- XAU/USD is holding north of $2,600/ounce, but topside momentum remains limited.
- Another spat of risk-off market sentiment pushed Gold higher on the year-end market session.
- Global markets will largely be shuttered on Wednesday for the New Year’s holiday.
XAU/USD caught a bid on a quiet Tuesday, rising back into $2,625.00 per ounce after taking a quick technical bounce off the $2,600 handle at the start of the week. Markets have been trading within tepid ranges for most of the holiday season as investors clock out for the year and await further fundamental drivers to kick off the next leg of market activity in either direction.
Investors spent much of 2024 enjoying themselves, with global markets rising on the back of a stiff AI-fuelled tech rally, which dragged equity indexes deep into record highs. Gold also saw a stellar yearly performance, climbing 40.61% bottom-to-top and setting record highs above $2,790 in October. Despite a sharp decline in November, XAU/USD has closed higher or even for all but two of the past eleven months.
Gold’s topside momentum fizzled just shy of $2,800 just as the US Dollar (USD) hit a bottom for 2024’s market action, implying the inverse relationship between the two assets remains strong. A turnaround in the US Dollar Index (DXY) could front-run a fresh step higher in XAU/USD bids. On the downside, inconsistent policy from incoming US President Donald Trump could skewer investor hopes for a continued rally into 2025, which would send the Greenback even higher on risk-off flows, and could drag Gold prices even lower.
XAU/USD price forecast
XAU/USD may be staunchly holding above $2,600 during the holiday season, but bidders remain constrained just below the 50-day Exponential Moving Average (EMA) drifting into $2,635. Bids are keeping their head above the waterline set at the last swing low into $2,560, but a recovery of December’s peak just north of $2,720 seems to be off the table in the near-term.
The immediate technical floor on another move lower is baked into the 200-day EMA near $2,485, while bidders will be looking for a full recovery to capture the top end and claim the $2,800 handle.
XAU/USD daily chart
Gold FAQs
Gold has played a key role in human’s history as it has been widely used as a store of value and medium of exchange. Currently, apart from its shine and usage for jewelry, the precious metal is widely seen as a safe-haven asset, meaning that it is considered a good investment during turbulent times. Gold is also widely seen as a hedge against inflation and against depreciating currencies as it doesn’t rely on any specific issuer or government.
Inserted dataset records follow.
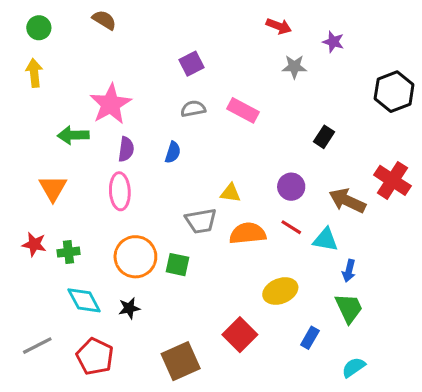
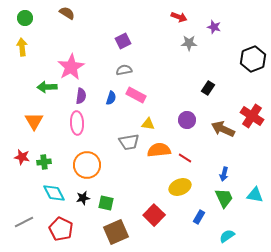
pink rectangle: (243, 110) -> (136, 95), moved
red line: (291, 227) -> (185, 158), moved
cyan triangle: (325, 240) -> (255, 195), moved
green square: (178, 265) -> (106, 203), moved

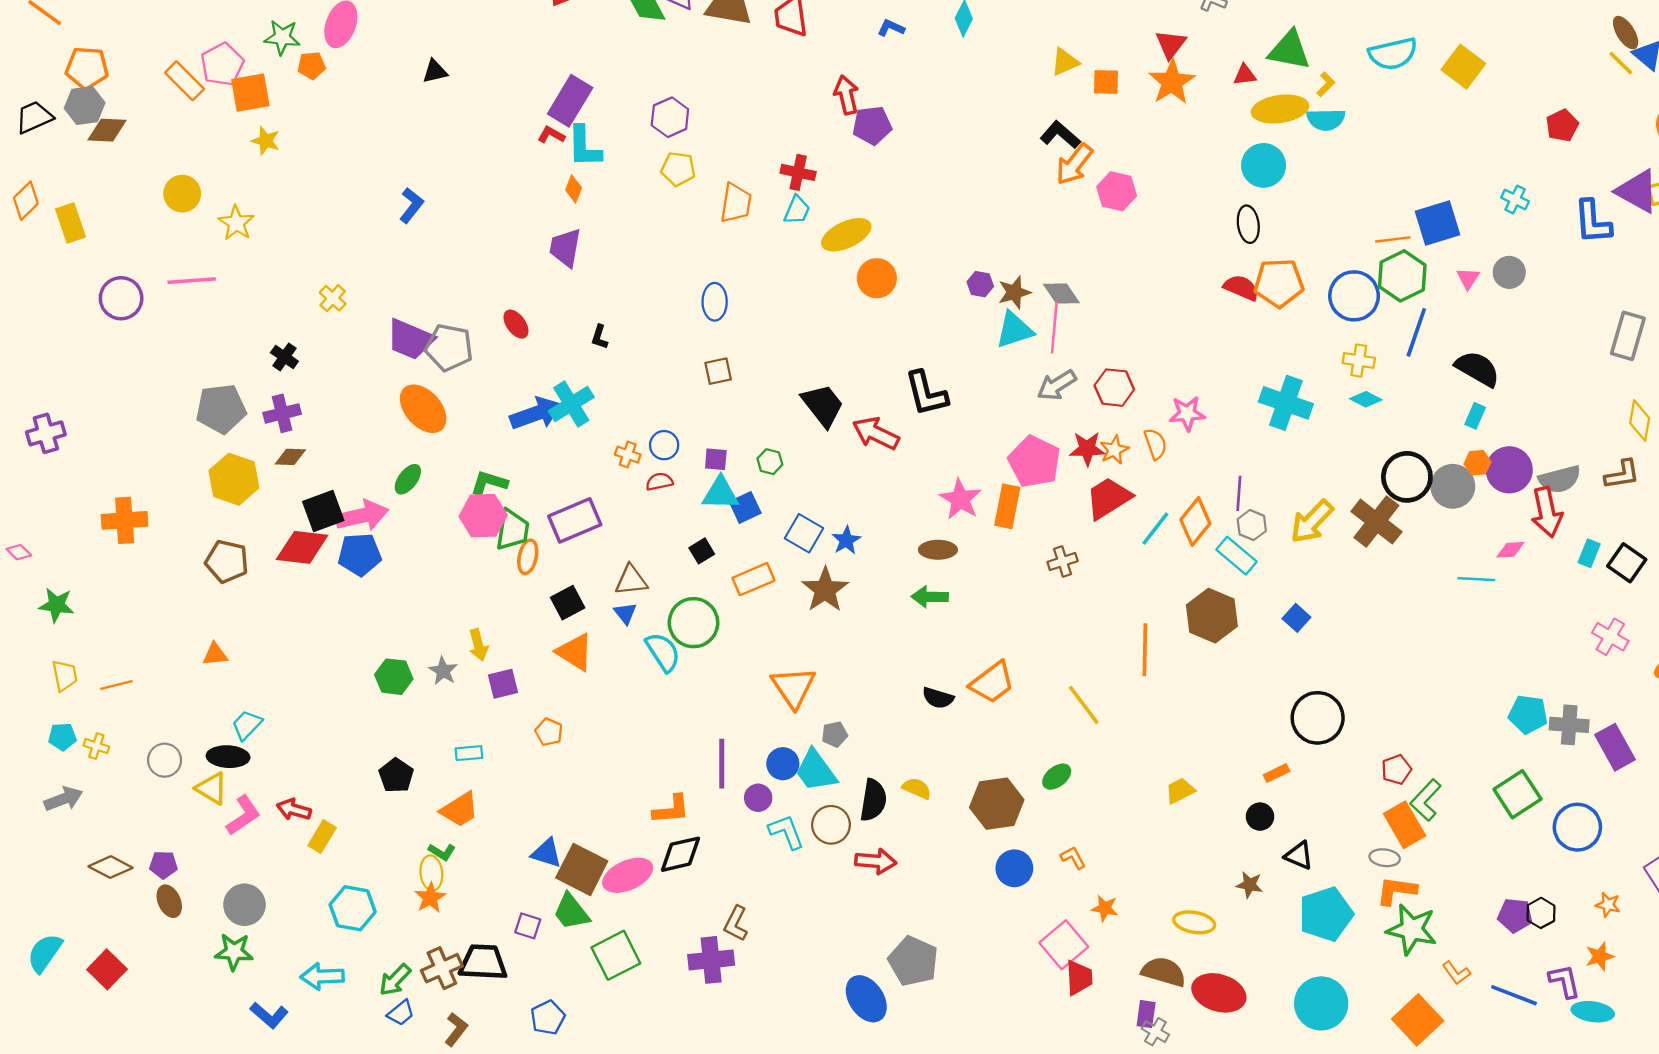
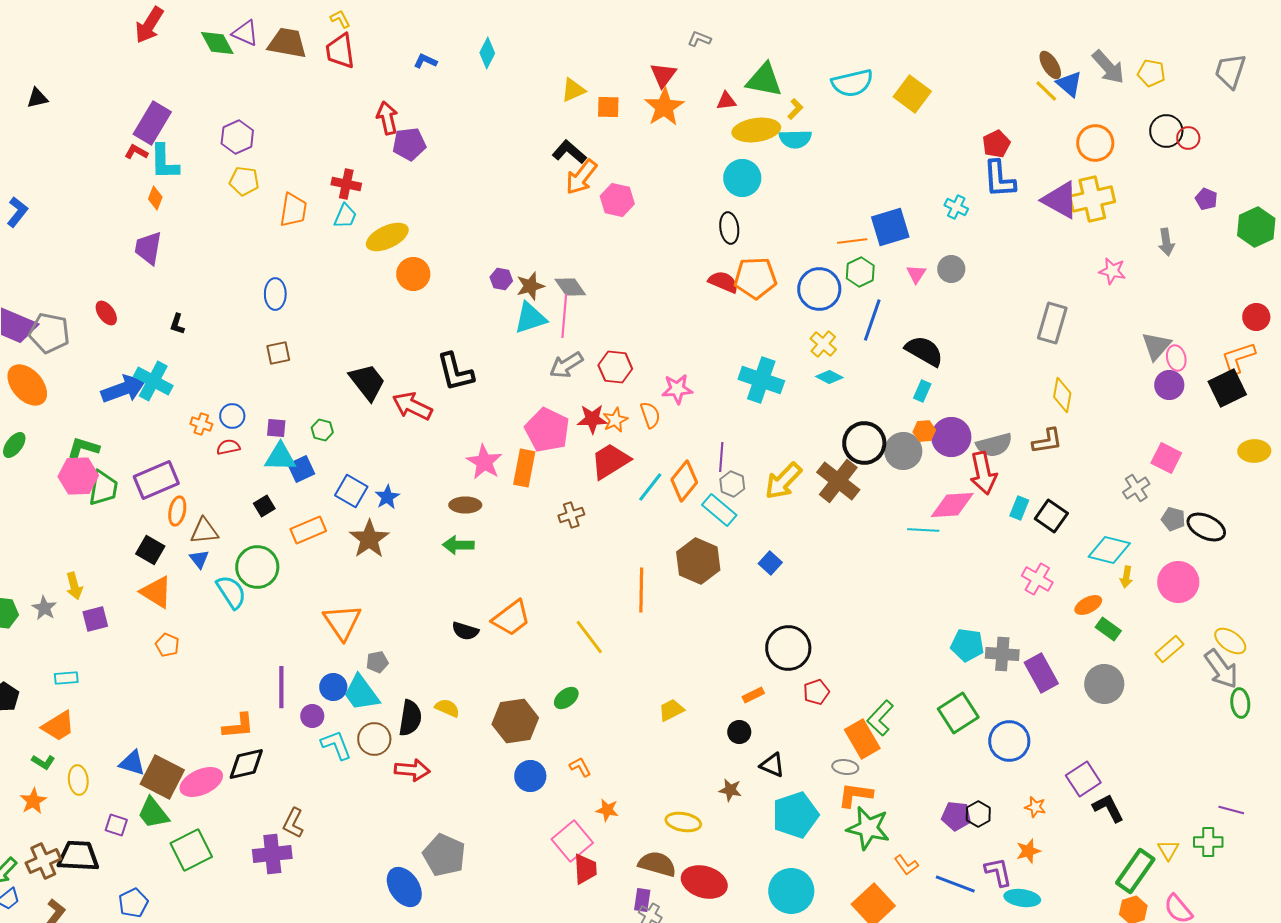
blue L-shape: (1593, 222) -> (999, 179), moved
green hexagon: (1402, 276) -> (860, 272), size x0.7
yellow cross: (1359, 361) -> (823, 344), turned 32
cyan cross: (571, 404) -> (153, 381), turned -30
pink diamond: (1510, 550) -> (952, 505), size x1.8
orange ellipse: (528, 557) -> (177, 511), moved
black square: (568, 603) -> (150, 550), turned -32
orange pentagon: (549, 732) -> (167, 645), moved
red pentagon: (1396, 770) -> (816, 692), moved
yellow ellipse: (431, 873) -> (78, 780), moved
Central banks are the biggest Gold holders. In their aim to support their currencies in turbulent times, central banks tend to diversify their reserves and buy Gold to improve the perceived strength of the economy and the currency. High Gold reserves can be a source of trust for a country’s solvency. Central banks added 1,136 tonnes of Gold worth around $70 billion to their reserves in 2022, according to data from the World Gold Council. This is the highest yearly purchase since records began. Central banks from emerging economies such as China, India and Turkey are quickly increasing their Gold reserves.
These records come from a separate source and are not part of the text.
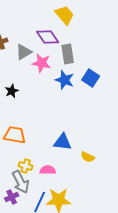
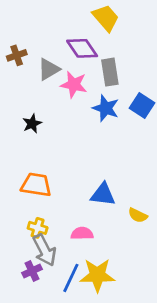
yellow cross: (26, 166) -> (38, 228), moved

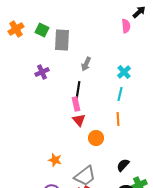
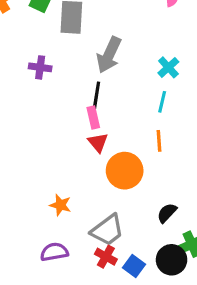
gray arrow: (86, 64) -> (109, 55), size x1.6
purple cross: (42, 72) -> (40, 67), turned 32
orange circle: (96, 138) -> (125, 171), size x1.5

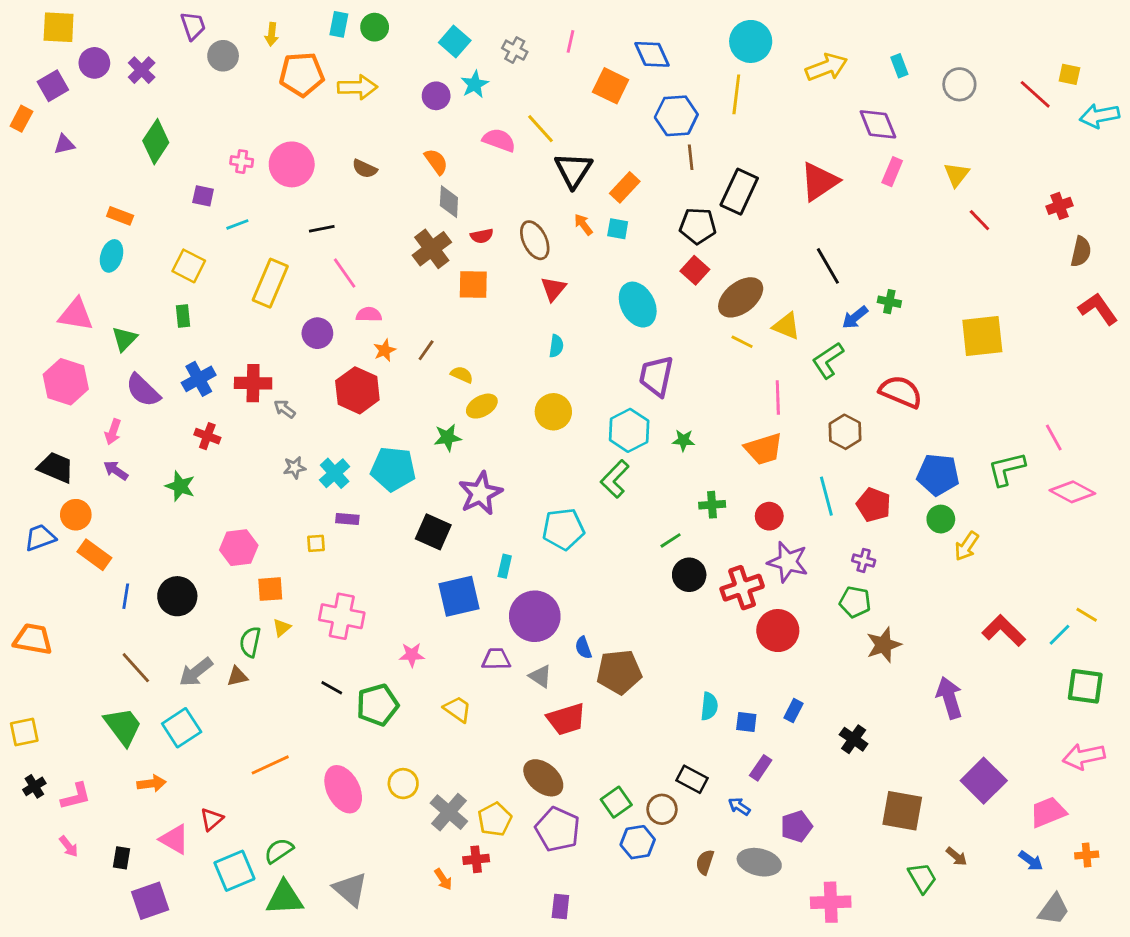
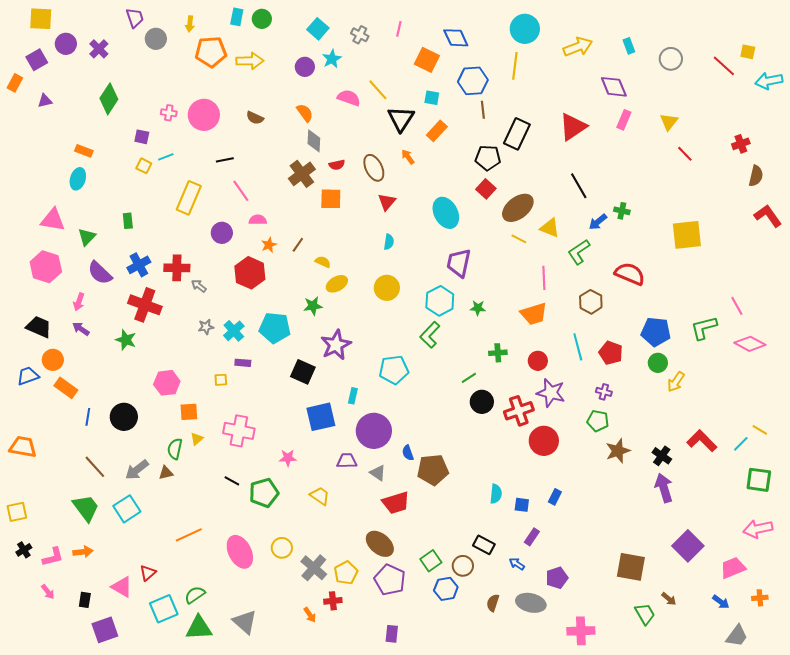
cyan square: (618, 229) -> (432, 98), moved
yellow square: (189, 266) -> (144, 166), moved, size x0.7
red cross: (207, 436) -> (145, 305), size x1.8
black cross: (854, 739) -> (662, 456), moved
orange arrow: (152, 784) -> (83, 552), moved

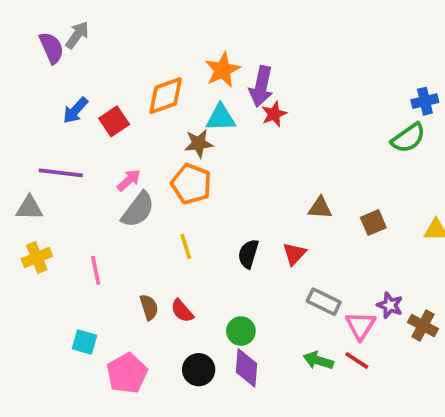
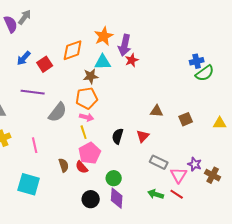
blue cross: (425, 101) -> (197, 61), moved
purple line: (61, 173) -> (33, 92), moved
pink arrow: (129, 180) -> (87, 117), moved, turned 56
orange pentagon: (191, 184) -> (87, 98), turned -30
cyan square: (85, 342) -> (29, 184), size x1.6
pink pentagon: (127, 373) -> (90, 153), moved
Gold has an inverse correlation with the US Dollar and US Treasuries, which are both major reserve and safe-haven assets. When the Dollar depreciates, Gold tends to rise, enabling investors and central banks to diversify their assets in turbulent times. Gold is also inversely correlated with risk assets. A rally in the stock market tends to weaken Gold price, while sell-offs in riskier markets tend to favor the precious metal.
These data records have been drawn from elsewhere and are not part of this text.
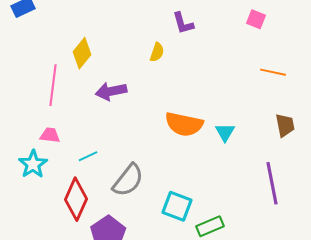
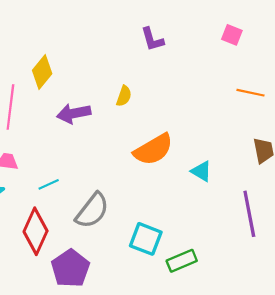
yellow semicircle: (157, 52) -> (124, 96), moved
orange semicircle: (184, 124) -> (153, 149), turned -42
cyan triangle: (225, 132) -> (201, 171), moved, turned -30

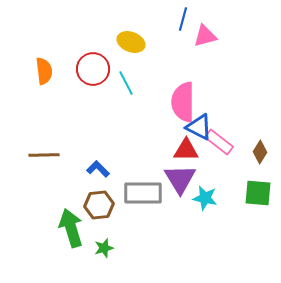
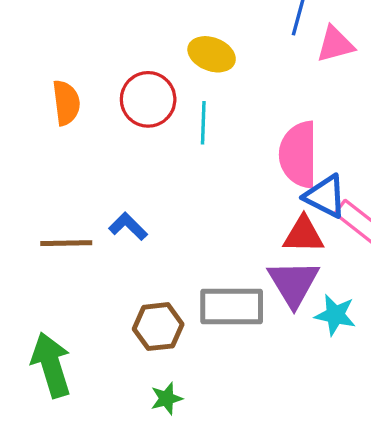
cyan line: (126, 83) -> (203, 123), turned 30
blue L-shape: (98, 169) -> (128, 226), moved
green arrow: (71, 228) -> (51, 365), moved

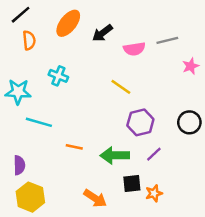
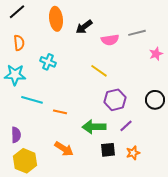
orange ellipse: (68, 23) -> (56, 19), turned -45
orange semicircle: (29, 40) -> (19, 43), moved
orange line: (74, 147) -> (60, 112), moved
orange star: (154, 193) -> (133, 153), moved
orange arrow: (95, 198) -> (64, 149), moved

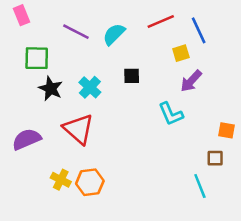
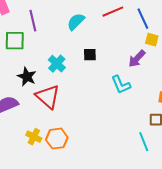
purple line: (76, 32) -> (33, 21), moved, turned 50
yellow square: (181, 53) -> (152, 40), moved, turned 32
black star: (51, 89) -> (27, 77), moved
The price can move due to a wide range of factors. Geopolitical instability or fears of a deep recession can quickly make Gold price escalate due to its safe-haven status. As a yield-less asset, Gold tends to rise with lower interest rates, while higher cost of money usually weighs down on the yellow metal. Still, most moves depend on how the US Dollar (USD) behaves as the asset is priced in dollars (XAU/USD). A strong Dollar tends to keep the price of Gold controlled, whereas a weaker Dollar is likely to push Gold prices up.